Example 2: Creating a Non-LLM Metric

This example demonstrates how to create a simple metric that doesn't use an LLM for evaluation. These metrics use deterministic logic or mathematical calculations:

# evalap/api/metrics/exact_match.py

from . import metric_registry

@metric_registry.register(
name="exact_match",
description="Binary metric that checks if output exactly matches expected",
metric_type="llm", # Even simple metrics can be marked as "llm" type
require=["output", "output_true"],
)
def exact_match_metric(output, output_true, **kwargs):
"""Check if output exactly matches expected output."""
# Normalize strings for comparison
output_normalized = output.strip().lower()
expected_normalized = output_true.strip().lower()

# Calculate score
score = 1.0 if output_normalized == expected_normalized else 0.0

# Provide explanation
if score == 1.0:
observation = "Exact match found"
else:
observation = f"No match: expected '{output_true}' but got '{output}'"

return score, observation

Understanding Required Inputs

The require parameter specifies which inputs your metric needs. Common options include:

  • output: The model's generated answer
  • output_true: The expected/reference answer
  • query: The input question/prompt
  • context: Additional context provided
  • retrieval_context: Retrieved documents (for RAG metrics)
  • reasoning: Chain-of-thought reasoning

Metric Registration

The metric is automatically registered when the file is placed in the evalap/api/metrics/ directory.

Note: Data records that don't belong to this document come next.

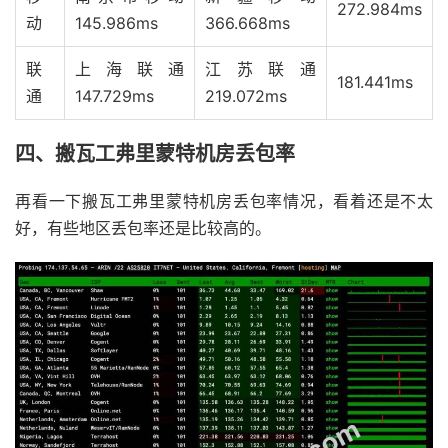
272.984ms
动
145.986ms
366.668ms
联
上海联通
江苏联通
181.441ms
通
147.729ms
219.072ms
四、搬瓦工弗里蒙特机房丢包率
再看一下搬瓦工弗里蒙特机房丢包率情况，看着还是不太
好，有些地区丢包率还是比较高的。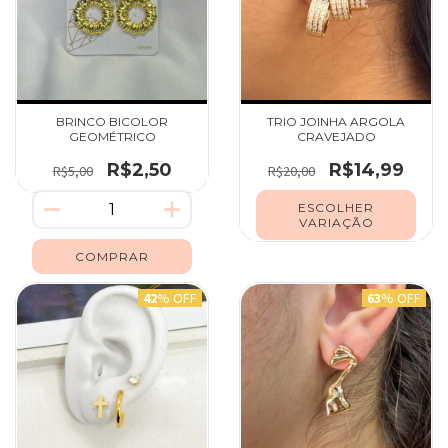
BRINCO BICOLOR
TRIO JOINHA ARGOLA
GEOMÉTRICO
CRAVEJADO
R$2,50
R$14,99
R$5,00
R$20,00
ESCOLHER
VARIAÇÃO
42
% OFF
63
% OFF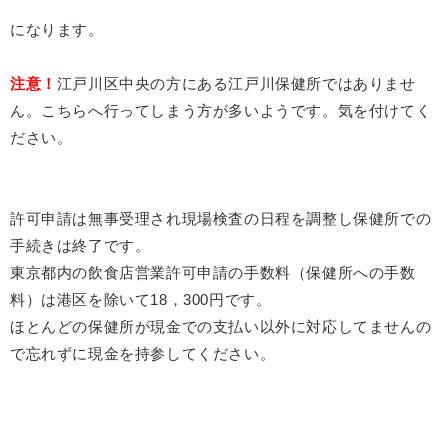
になります。
注意！
江戸川区中央の方にある江戸川保健所ではありませ
ん。こちらへ行ってしまう方が多いようです。気を付けてく
ださい。
許可申請は無事受理され現場検査の日程を調整し保健所での
手続きは終了です。
東京都内の飲食店営業許可申請の手数料（保健所への手数
料）は港区を除いて18，300円です。
ほとんどの保健所が現金での支払い以外に対応してませんの
で忘れずに現金を持参してください。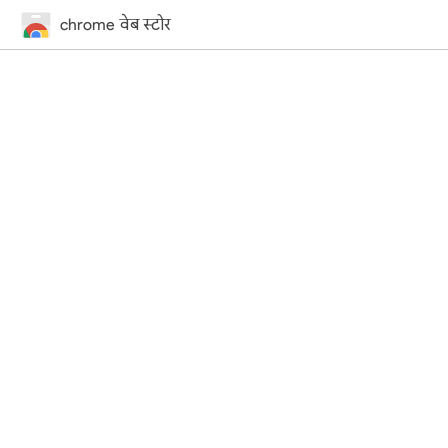
chrome वेब स्टोर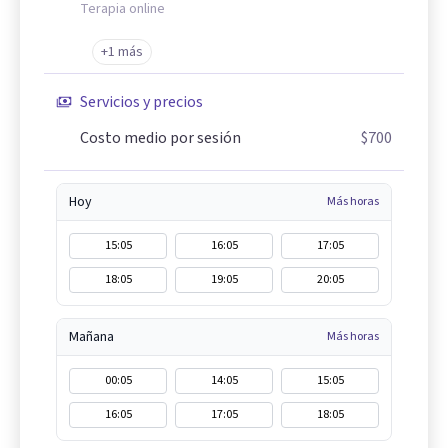
Terapia online
+1 más
Servicios y precios
Costo medio por sesión
$700
Hoy
Más horas
15:05
16:05
17:05
18:05
19:05
20:05
Mañana
Más horas
00:05
14:05
15:05
16:05
17:05
18:05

The registration happens through the __init__.py file which imports all Python files in the directory.

Testing Your Metric

Create tests for your metric:

# tests/api/metrics/test_my_custom_metric.py

import pytest
from evalap.api.metrics import metric_registry

def test_my_custom_metric():
metric_func = metric_registry.get_metric_function("my_custom_metric")

# Test perfect match
score, observation = metric_func(
output="Paris is the capital of France",
output_true="Paris is the capital of France",
query="What is the capital of France?"
)
assert score == 1.0

# Test partial match
score, observation = metric_func(
output="Paris",
output_true="Paris is the capital of France",
query="What is the capital of France?"
)
assert 0 < score < 1

# Test no match
score, observation = metric_func(
output="London is the capital of UK",
output_true="Paris is the capital of France",
query="What is the capital of France?"
)
assert score == 0.0

Using Your Metric

Once registered, your metric can be used in experiments:

from evalap.api.metrics import metric_registry

# Get the metric function
metric_func = metric_registry.get_metric_function("my_custom_metric")

# Use it to evaluate
score, reason = metric_func(
output="The model's answer",
output_true="The expected answer",
query="What is the question?"
)

print(f"Score: {score}")
print(f"Reason: {reason}")

Advanced Topics

Integrating DeepEval Metrics

Evalap automatically integrates several DeepEval metrics. To add a new DeepEval metric:

  1. Add the metric class name to the classes list in evalap/api/metrics/__init__.py
  2. The system will automatically register it with appropriate naming and requirements

Handling Different Input Types

For metrics that require different inputs than the standard ones, you can map them using the deepeval_require_map:

deepeval_require_map = {
"input": "query",
"actual_output": "output",
"expected_output": "output_true",
"context": "context",
"retrieval_context": "retrieval_context",
"reasoning": "reasoning",
}

Error Handling

Always handle potential errors gracefully:

try:
score = float(answer)
except ValueError:
score = None
observation = "Failed to parse score from LLM response"

Best Practices

  1. Clear Naming: Use descriptive names that indicate what the metric measures
  2. Documentation: Provide clear descriptions in the description parameter
  3. Consistent Scoring: Use a consistent scale (typically 0-1)
  4. Explanations: Always return meaningful observations/reasons with scores
  5. Input Validation: Validate required inputs before processing
  6. Temperature Settings: For LLM-as-judge metrics, use low temperature for consistency

Conclusion

By following these steps, you can add custom metrics to Evalap that integrate seamlessly with the evaluation platform. The metric registry system makes it easy to add new evaluation criteria while maintaining consistency across the platform.